COURT OF APPEAL (CIVIL DIVISION)

ON APPEAL FROM SOUTHAMPTON COUNTY COURT

Deputy District Judge Smith

BH301909

Royal Courts of Justice

Strand, London, WC2A 2LL

John E Gimlette (instructed by Dutton Gregory) for the Appellant

Neil G Davy (instructed by Berrymans Lace Mawer) for the Respondent

LORD JUSTICE DYSON

this is the judgment of the court.

1

This appeal concerns the interpretation of CPR 3.10 which provides:

"Where there has been an error of procedure such as a failure to comply with a rule or practice direction—

(a) the error does not invalidate any step taken in the proceedings unless the court so orders; and

(b) the court may make an order to remedy the error."

2

The facts are as follows. The claimant was admitted to the Nuffield Hospital, Ipswich on 9 May 2000 for a vaginal hysterectomy. This was performed by Mr Mooney. Dr Bailey was the anaesthetist in attendance, and the Nuffield Hospital employed the nurses who provided the nursing care. During the surgery, the claimant underwent a sacrospinous fixation to which she alleges she did not consent. She haemorrhaged after the operation. There was a significant delay in treating the haemorrhage which, she alleges, resulted in her recovery being protracted and her suffering further injury. She underwent a further operation and was transferred to the intensive care unit of the local NHS hospital. It is her case that, although she has made a full physical recovery, she is still suffering psychologically from the treatment she received.

3

She tried to pursue a complaint for about two years and did not consult solicitors until 22 April 2003. The claim form was issued on 6 May 2003, ie only 3 days before the expiry of the limitation period. Mr Mooney, Dr Bailey and The Nuffield Hospital, Ipswich were named respectively as first, second and third defendants. The claim form was not served within the 4 months' period specified by CPR 7.5(2). On 21 July, Rebecca Watkins, the solicitor who was handling the case on behalf of the claimant, sent a draft consent order to the then proposed 3 defendants in the following terms:

"1. There be an extension of time of two months for the service of the Particulars of Claim and supporting documents."
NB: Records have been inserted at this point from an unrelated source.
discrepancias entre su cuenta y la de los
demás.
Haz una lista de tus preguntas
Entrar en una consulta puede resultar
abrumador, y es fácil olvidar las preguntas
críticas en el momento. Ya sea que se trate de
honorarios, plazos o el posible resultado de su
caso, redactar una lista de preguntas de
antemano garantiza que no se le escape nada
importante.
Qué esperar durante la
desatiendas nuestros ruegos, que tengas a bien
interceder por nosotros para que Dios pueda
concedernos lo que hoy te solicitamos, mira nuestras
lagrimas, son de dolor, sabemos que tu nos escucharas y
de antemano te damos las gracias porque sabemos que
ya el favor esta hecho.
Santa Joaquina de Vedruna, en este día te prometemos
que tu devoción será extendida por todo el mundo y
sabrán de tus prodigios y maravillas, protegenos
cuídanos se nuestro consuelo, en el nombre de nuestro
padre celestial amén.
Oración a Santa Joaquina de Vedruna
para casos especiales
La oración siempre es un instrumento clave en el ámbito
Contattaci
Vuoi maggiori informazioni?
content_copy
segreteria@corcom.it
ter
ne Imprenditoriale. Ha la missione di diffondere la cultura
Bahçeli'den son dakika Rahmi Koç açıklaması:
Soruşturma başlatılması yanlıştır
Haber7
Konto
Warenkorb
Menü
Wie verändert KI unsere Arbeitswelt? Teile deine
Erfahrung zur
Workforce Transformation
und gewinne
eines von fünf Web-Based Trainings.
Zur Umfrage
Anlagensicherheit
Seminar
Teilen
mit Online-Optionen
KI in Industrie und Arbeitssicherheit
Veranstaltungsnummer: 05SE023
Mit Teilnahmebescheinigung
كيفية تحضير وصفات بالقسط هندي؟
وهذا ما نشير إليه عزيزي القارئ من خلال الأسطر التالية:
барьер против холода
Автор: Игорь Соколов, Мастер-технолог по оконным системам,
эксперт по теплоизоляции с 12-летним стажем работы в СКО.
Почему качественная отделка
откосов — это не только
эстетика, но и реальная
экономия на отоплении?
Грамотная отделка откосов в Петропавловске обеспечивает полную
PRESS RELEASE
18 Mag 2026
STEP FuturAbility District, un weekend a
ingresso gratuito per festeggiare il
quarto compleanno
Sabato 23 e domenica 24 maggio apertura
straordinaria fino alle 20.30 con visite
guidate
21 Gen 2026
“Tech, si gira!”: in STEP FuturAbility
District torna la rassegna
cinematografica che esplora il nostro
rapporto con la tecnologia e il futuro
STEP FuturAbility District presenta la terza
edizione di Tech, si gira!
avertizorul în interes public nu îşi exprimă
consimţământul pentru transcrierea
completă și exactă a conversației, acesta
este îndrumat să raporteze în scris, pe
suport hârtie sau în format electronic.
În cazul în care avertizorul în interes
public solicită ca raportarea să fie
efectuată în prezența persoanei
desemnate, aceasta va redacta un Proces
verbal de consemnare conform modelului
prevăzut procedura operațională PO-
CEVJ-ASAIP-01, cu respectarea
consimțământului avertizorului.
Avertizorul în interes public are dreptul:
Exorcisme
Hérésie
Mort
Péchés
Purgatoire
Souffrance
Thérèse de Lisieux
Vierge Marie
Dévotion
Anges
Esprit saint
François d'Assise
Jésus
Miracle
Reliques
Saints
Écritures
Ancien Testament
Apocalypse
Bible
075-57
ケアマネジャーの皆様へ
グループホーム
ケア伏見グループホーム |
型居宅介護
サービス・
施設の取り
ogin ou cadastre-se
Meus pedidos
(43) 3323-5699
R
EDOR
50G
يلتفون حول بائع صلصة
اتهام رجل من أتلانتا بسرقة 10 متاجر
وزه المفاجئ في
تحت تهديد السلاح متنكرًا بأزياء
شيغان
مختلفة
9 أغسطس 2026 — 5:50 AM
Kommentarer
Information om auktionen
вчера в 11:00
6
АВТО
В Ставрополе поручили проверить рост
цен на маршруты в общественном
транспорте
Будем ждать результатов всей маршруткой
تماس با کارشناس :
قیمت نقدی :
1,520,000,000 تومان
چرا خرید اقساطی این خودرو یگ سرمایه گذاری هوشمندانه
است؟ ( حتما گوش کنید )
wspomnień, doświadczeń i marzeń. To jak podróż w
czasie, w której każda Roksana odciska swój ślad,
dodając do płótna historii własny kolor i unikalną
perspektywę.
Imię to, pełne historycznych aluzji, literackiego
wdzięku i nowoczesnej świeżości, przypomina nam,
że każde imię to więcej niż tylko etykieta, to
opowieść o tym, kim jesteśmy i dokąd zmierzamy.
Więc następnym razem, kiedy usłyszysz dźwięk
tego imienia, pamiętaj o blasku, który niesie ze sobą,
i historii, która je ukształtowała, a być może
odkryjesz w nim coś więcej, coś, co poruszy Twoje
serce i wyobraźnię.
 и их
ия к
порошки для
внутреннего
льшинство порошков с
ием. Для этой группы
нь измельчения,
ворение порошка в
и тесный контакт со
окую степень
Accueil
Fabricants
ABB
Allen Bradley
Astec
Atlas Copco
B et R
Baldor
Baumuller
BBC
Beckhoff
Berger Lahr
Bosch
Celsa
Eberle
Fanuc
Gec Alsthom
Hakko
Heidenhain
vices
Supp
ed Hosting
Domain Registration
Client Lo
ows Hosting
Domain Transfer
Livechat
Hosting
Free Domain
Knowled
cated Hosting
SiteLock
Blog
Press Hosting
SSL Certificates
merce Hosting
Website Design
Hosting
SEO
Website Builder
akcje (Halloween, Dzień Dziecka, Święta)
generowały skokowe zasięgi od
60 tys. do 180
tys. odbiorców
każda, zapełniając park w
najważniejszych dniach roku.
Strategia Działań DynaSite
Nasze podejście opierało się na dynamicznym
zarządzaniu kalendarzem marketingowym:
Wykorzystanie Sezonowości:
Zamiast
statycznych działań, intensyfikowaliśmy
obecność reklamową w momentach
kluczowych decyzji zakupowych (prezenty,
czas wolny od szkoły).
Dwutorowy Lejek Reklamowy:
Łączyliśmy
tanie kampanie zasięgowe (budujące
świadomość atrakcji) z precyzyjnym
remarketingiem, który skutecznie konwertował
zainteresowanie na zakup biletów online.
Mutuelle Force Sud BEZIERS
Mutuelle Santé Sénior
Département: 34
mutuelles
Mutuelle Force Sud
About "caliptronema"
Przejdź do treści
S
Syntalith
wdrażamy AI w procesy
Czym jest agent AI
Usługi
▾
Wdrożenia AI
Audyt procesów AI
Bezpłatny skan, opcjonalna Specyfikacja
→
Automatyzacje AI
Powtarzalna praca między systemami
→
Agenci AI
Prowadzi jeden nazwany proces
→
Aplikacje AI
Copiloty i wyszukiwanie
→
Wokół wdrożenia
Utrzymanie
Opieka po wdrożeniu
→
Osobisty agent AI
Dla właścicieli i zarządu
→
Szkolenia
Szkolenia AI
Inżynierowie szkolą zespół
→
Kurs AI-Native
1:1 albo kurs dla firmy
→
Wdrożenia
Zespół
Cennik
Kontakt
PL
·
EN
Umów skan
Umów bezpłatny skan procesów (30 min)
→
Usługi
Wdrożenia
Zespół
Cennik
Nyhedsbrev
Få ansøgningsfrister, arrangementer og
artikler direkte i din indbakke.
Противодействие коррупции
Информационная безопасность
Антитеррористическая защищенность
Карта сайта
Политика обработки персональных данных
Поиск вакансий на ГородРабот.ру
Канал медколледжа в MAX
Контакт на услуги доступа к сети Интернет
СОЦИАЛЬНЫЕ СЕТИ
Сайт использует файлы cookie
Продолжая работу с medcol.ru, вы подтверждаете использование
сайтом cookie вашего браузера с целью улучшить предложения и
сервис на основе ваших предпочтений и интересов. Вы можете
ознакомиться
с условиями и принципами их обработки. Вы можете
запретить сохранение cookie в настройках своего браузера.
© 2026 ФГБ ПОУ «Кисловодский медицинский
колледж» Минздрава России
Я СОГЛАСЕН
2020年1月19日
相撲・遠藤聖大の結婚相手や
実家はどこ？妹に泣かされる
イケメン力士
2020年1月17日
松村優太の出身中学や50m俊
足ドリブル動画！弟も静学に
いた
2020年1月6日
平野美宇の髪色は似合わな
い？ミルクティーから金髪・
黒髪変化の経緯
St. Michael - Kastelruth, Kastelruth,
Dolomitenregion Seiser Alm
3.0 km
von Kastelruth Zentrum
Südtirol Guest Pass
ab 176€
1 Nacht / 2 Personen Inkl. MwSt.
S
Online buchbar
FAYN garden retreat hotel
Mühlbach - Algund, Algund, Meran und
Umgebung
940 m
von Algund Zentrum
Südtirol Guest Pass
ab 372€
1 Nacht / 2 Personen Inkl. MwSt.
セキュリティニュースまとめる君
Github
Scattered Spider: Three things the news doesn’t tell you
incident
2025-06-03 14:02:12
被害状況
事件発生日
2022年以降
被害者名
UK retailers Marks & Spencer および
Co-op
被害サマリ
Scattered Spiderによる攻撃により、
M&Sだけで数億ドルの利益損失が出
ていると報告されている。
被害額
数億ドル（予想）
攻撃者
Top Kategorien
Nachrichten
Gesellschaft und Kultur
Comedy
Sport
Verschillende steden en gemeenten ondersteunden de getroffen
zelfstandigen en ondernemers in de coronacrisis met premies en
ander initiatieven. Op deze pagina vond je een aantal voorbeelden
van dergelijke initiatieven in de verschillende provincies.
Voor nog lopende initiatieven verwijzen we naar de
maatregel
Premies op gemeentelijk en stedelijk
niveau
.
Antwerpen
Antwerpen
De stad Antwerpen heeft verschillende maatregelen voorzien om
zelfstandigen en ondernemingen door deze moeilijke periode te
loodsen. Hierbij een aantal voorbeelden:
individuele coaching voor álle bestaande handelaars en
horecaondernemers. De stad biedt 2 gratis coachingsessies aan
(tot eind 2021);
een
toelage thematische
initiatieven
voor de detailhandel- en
2. The claimant do have leave to serve the Particulars of Claim and supporting documentation including the Claim Form issued on the 6 th May 2003 upon the 1 st, 2 nd & 3 rd Defendants by 5 th November 2003" (emphasis added)."

4

The 3 rd defendant's representatives returned the draft consent order signed and approved. The 2 nd defendant's insurers wrote on 23 July saying that the parties could not extend the time for service of the claim form by consent, and suggesting that the claimant make a without notice application to the court. There seems to have been no response from the first defendant.

5

It was in these circumstances that on 13 August 2003, the claimant issued an application notice for an extension of time of 4 months "for the service of the Particulars of Claim and supporting documentation". In her witness statement, Ms Watkins says that she intended to follow the wording of the draft consent order, and include the words "Claim Form" in the application: their omission was a mistake.

6

The evidence in support of the application included the following statement by the claimant's solicitor:

"We wrote to the various treatment providers and record holders on the 28.04.03. We had great difficulty in finding an expert who would prepare a report for liability before the beginning of September. We did not receive the First and Second Defendants' records until the beginning of July. We were not obviously able to instruct our expert until these records, especially the First Defendant's records, were received."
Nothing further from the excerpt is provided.